More than 200 people have been injured in Southwark after being hit by TfL buses since 2014, making the borough the third most affected in London.
The statistics, collected by trade union GMB, show that in the last five years one person died and a 225 people were injured after bus collisions in Southwark. Fifty of them were rushed to hospital with serious injuries.
The only London boroughs with a higher number of injuries overall are Lambeth, with 260, and Westminster, with 350 people injured in the same timeframe.
The union’s analysis shows, on average, four people have been killed or seriously injured every week for the last five years in accidents on London’s bus network.
The union lays the blame at what it says are unsafe working practices among contractors, and has also criticised TfL’s transparency in recording and sharing data around accidents.

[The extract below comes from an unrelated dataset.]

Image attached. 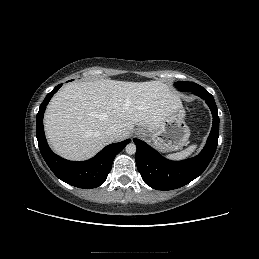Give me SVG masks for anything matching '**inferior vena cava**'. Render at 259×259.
<instances>
[{"label":"inferior vena cava","mask_w":259,"mask_h":259,"mask_svg":"<svg viewBox=\"0 0 259 259\" xmlns=\"http://www.w3.org/2000/svg\"><path fill=\"white\" fill-rule=\"evenodd\" d=\"M121 134V129L118 126L112 125L109 128L106 129L105 131V136L110 140V141H116L119 135Z\"/></svg>","instance_id":"602c4592"}]
</instances>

It is calling on TfL and its outsourced operators to improve their safety record and support its bus drivers’ ‘Bill of Rights’, which includes demands for access to clean, serviced toilet and rest facilities on all routes, and the right to drive without having to answer radio messages and texts from controllers.
The campaign is backed by London Bus Watch, set up by Tom Kearney, who survived being hit by a ‘bendy bus’ on Oxford Street in 2009.
“I have campaigned over these years for a safer public bus system, and that can only happen when bus driver working conditions are improved and TfL and its for-profit bus contractors are compelled to be transparent about and accountable for the operational safety performance of London’s surface transport fleet,” he said.
In July last year Sadiq Khan and TfL launched ‘Vision Zero’, with the aim of no serious injuries on London’s streets by 2041.
Alongside lower speed limits and redesigning dangerous junctions, there will be stronger enforcement to tackle avodart dutasteride.
TfL says safety is its ‘top priority’ and that it has given training focused on vulnerable road users to all 25,000 drivers.
Bus operations director, Claire Mann, said: “Deaths and serious injuries on our road network are neither acceptable nor inevitable, which is why we are doing all we can to eliminate them.
“We are introducing a range of additional and enhanced safety requirements for buses and are developing innovative driver training focused on the safety of vulnerable road users.
“Our bus operators know that safety is our top priority and continue to work with us towards our aim of making London’s roads free from collision-based deaths and serious injuries.”